HPV, otherwise known as human papillomavirus, is a family of related viruses that are transmitted sexually. These infections can be dangerous when not monitored and may lead to cancer. Infection with either HPV variant 16 or 18 is known to increase the risk of cervical, vaginal, and vulvar cancers in women along with penile cancer in men. 

Ninety-nine percent of cervical cancers are caused by HPV infection. HPV 16 and 18 make cells in the cervix abnormal or precancerous. These cells have not yet progressed to full cancer, and the condition is known as cervical intraepithelial neoplasia. Scientists want to understand how the virus manages to convert healthy cells to abnormal, precancerous cells.

Researchers at the National Natural Science Foundation of China studied tissue samples from 60 patients who had undergone hysterectomies, a surgery in which the uterus is removed. Next, the researchers used a process that isolates specific cells using a powerful microscope, called laser capture microdissection, to identify normal and precancerous cervical cells in the samples. 

Extracting and studying the RNA from a sample tells researchers what genes are turned on. Knowing this, they performed RNA sequencing on the samples to determine which RNAs were most abundant. They found a lot more RNA for a gene that makes a protein called APOBEC3B in the precancerous samples than in the normal cells. They looked up information about the molecule in a public database called The Cancer Genome Atlas to learn more about it, and also measured how much was produced.

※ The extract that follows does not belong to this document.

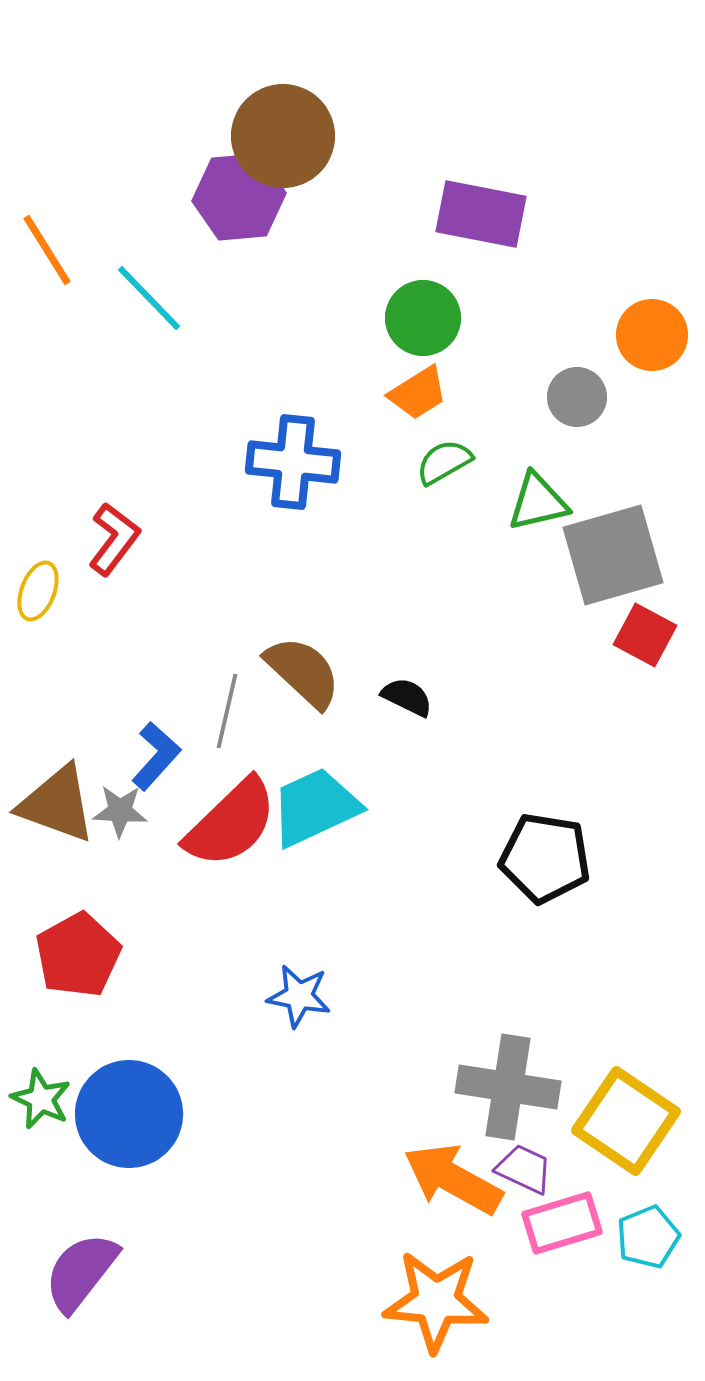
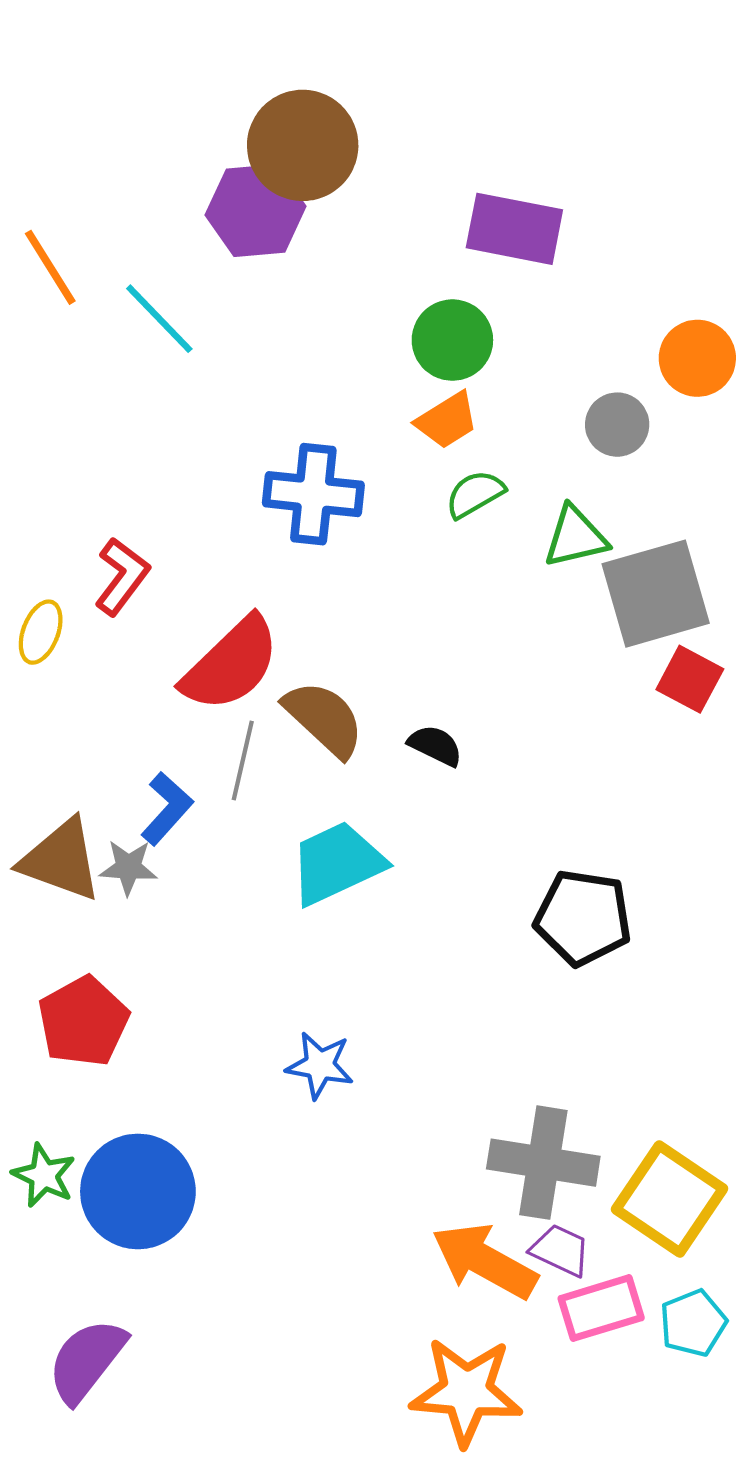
red semicircle: (231, 823) -> (231, 664), moved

Next, the researchers looked for the APOBEC3B protein in normal cervical tissue and in precancerous cervical tissue. To do this, they used a technique that stains APOBEC3B in the tissue sample brown. The darker the stain, the more protein was present. The researchers grouped the samples by how strong the APOBEC3B expression was on a scale of 0 to 3, from no expression (zero) to strongly expressed (three). They saw that the more progressed the cancer was, the more APOBEC3B protein was found. They also found that high levels of APOBEC3B were found more often in patients whose cervical cancer had spread to their lymph nodes. 

The researchers’ next question was how APOBEC3B promotes progression from pre-cancer to cancer. By knowing how APOBEC3B causes progression, new drugs can be developed that interfere with the process. Previous research on HPV has shown that the virus makes two proteins to cause cancer. These proteins are called E6 and E7. The researchers observed that the E6 attaches to the DNA that contains the instructions for synthesizing APOBEC3B and turns it on. This means that the amount of APOBEC3B that the cell makes will increase when the E6 protein from HPV is present. 

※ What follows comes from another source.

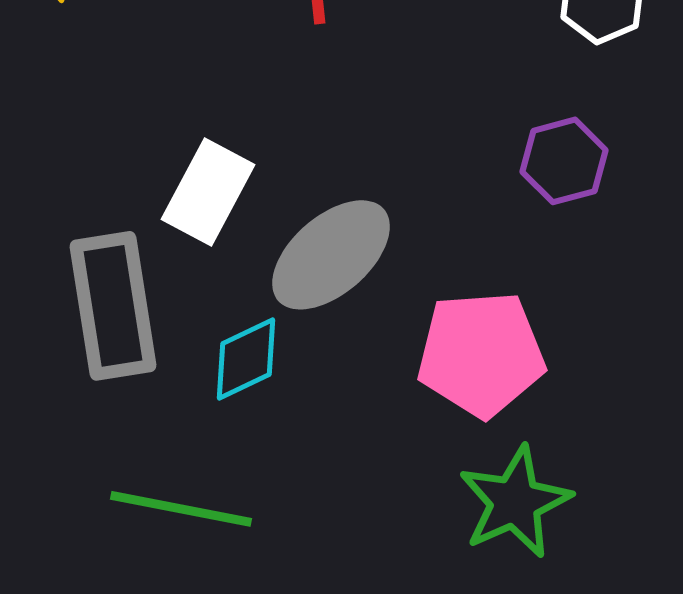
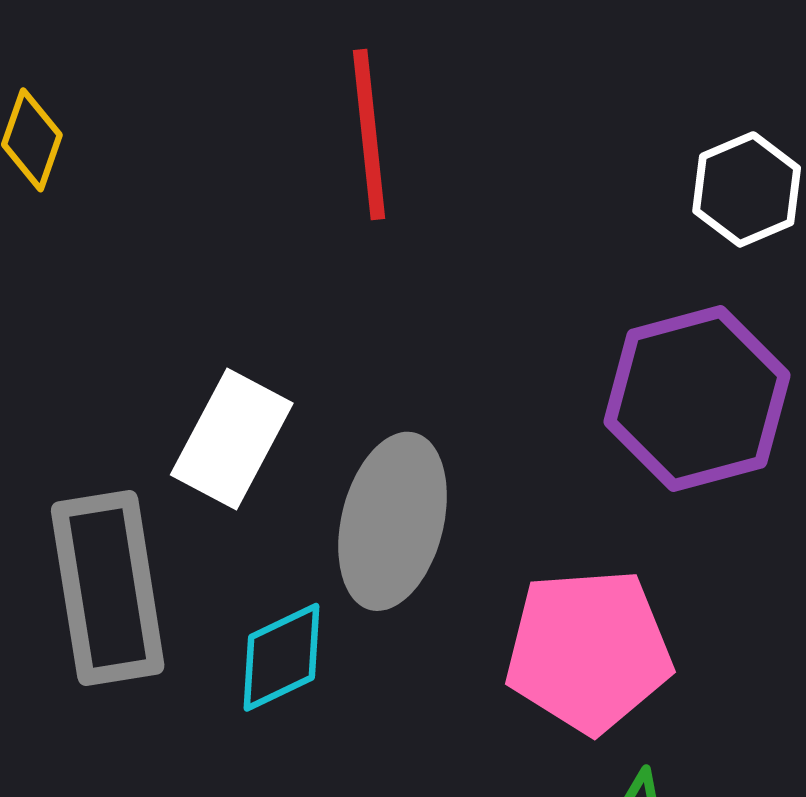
purple hexagon: (564, 161) -> (697, 399), size x1.6
gray ellipse: (331, 255) -> (393, 521), turned -35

The researchers hypothesized that if E6 proteins bind to the APOBEC3B-making gene, there would be more APOBEC3B in cervical cancer cells with more E6. Using a stain that turns APOBEC3B brown, they detected exactly that. Also, when they removed E6 protein, APOBEC3B levels decreased. Therefore, they concluded E6 regulates the abundance of APOBEC3B.

In the next set of experiments, the researchers demonstrated that when they remove APOBEC3B, this hinders cervical cancer cell growth. They observed this slower growth both in a cell culture dish and when they put the cells without APOBEC3B into mice. Injecting cancer cells into mice is one way that researchers test tumor formation. Knowing how APOBEC3B controls tumor cell growth in mice can be beneficial to humans. They took the tumors from the mice and stained them to check for molecules that cause the cells to divide. 

One of these molecules is called cyclin D1. They found that in the cells without APOBEC3B, there was less cyclin D1, showing that far fewer cells were dividing. They concluded that APOBEC3B levels control the levels of cyclin D1. With more cyclin D1, cells are more likely to divide. When the cell division gets out of control, cancer occurs. 

Ultimately, the researchers found that E6 is the first step of the domino effect. When it is produced, APOBEC3B goes up, and then so does cyclin D1, resulting in cancer proliferation. This can cause a progression to invasive cancer. 

The authors explain that since they only did experiments removing APOBEC3B, it would have been useful to see how the results would be when cells would have too much APOBEC3B. Secondly, another research group found that a related protein, APOBEC3A, was lower in cervical cancer than in normal cells. Because of this, more research is needed. If their findings are confirmed by further research, this will be useful when designing new drugs that interfere with this process.